When Insurance Delays Turn Deadly: Lessons from Nitta vs. HMSA

Insurance hurdles shouldn’t stand between a patient and timely medical care

If you ask any physician what makes their job so frustrating, you’ll likely hear the same answer: prior authorizations.

Insurance companies claim that prior authorizations are meant to promote efficiency and ensure best practices of care. But in reality, these requirements often place an enormous burden on both physicians and patients — delaying necessary treatments and sometimes leading to tragic outcomes.

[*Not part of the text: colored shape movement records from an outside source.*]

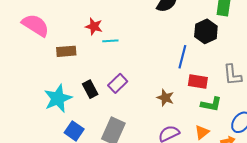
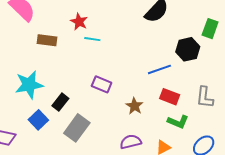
blue line: (182, 57) -> (159, 69), turned 45
purple rectangle: (118, 83) -> (102, 84), moved, turned 54
black rectangle: (90, 89) -> (60, 102), moved, turned 54

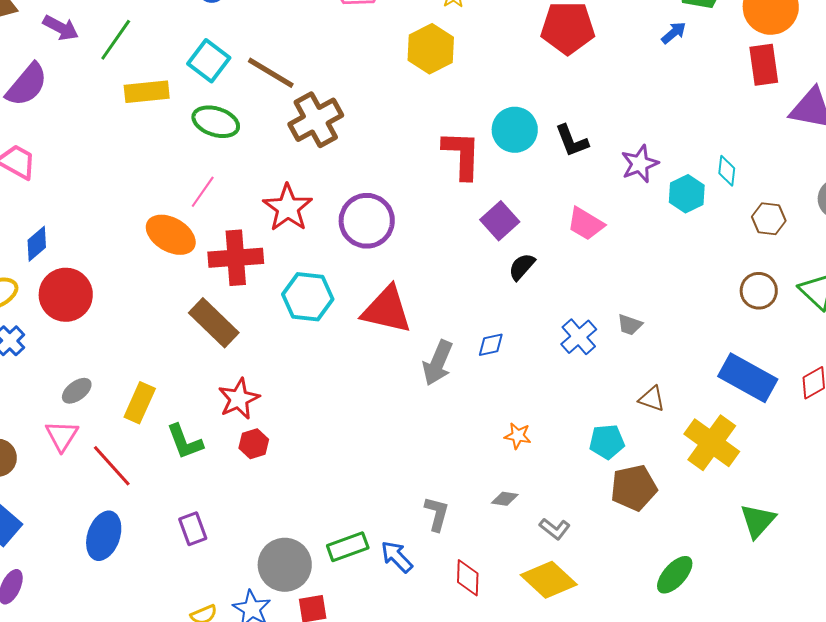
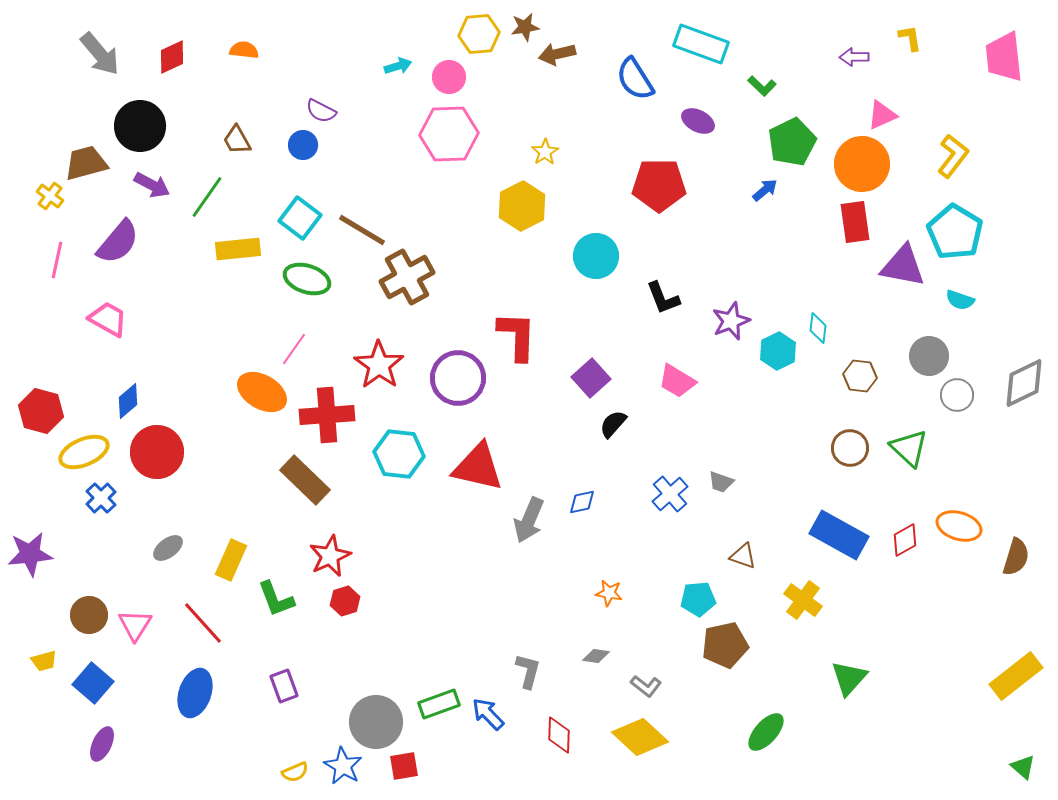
cyan circle: (515, 130) -> (596, 256), moved
red L-shape: (462, 155) -> (517, 336), moved
pink triangle: (62, 436) -> (135, 625), moved
yellow cross: (712, 443) -> (803, 600), size x0.7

A recent Hawaii Supreme Court case, Nitta vs. HMSA, highlights just how dangerous these delays can be. In this case, a patient’s treatment was denied pending prior authorization. While the physician navigated the appeals and arbitration process, the patient’s condition worsened, and the patient ultimately passed away.

The Hawaii Supreme Court later ruled that HMSA was in the wrong — but by then, the harm was irreversible.

This case is a sobering reminder that well-intentioned policies like prior authorizations can have serious, even fatal, consequences when they interfere with timely care.

At Ke Ola Noa, our Direct Primary Care (DPC) model takes a different approach. Because we don’t bill insurance, we’re not required to obtain prior authorizations for diagnostics, treatments, or medications within primary care.

Instead, we focus on what truly matters: the doctor–patient relationship. By removing the barriers of third-party payers, we can provide faster, more personal, and more compassionate care — the kind of care every patient deserves.